[Recorded data]
┌──

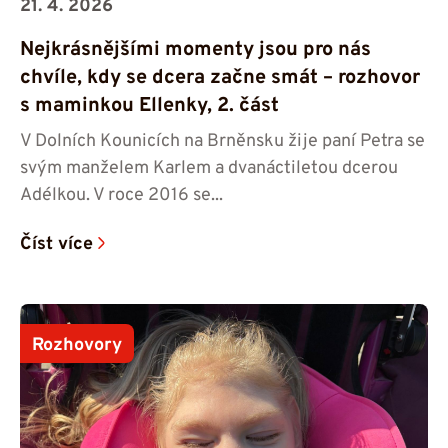
21. 4. 2026
Nejkrásnějšími momenty jsou pro nás
chvíle, kdy se dcera začne smát – rozhovor
s maminkou Ellenky, 2. část
V Dolních Kounicích na Brněnsku žije paní Petra se
svým manželem Karlem a dvanáctiletou dcerou
Adélkou. V roce 2016 se...
Číst více
Rozhovory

└──

Copy every line above word for word and exclude the pictures.

[SOLUTION TO THIS PROBLEM]:
21. 4. 2026
Nejkrásnějšími momenty jsou pro nás
chvíle, kdy se dcera začne smát – rozhovor
s maminkou Ellenky, 2. část
V Dolních Kounicích na Brněnsku žije paní Petra se
svým manželem Karlem a dvanáctiletou dcerou
Adélkou. V roce 2016 se...
Číst více
Rozhovory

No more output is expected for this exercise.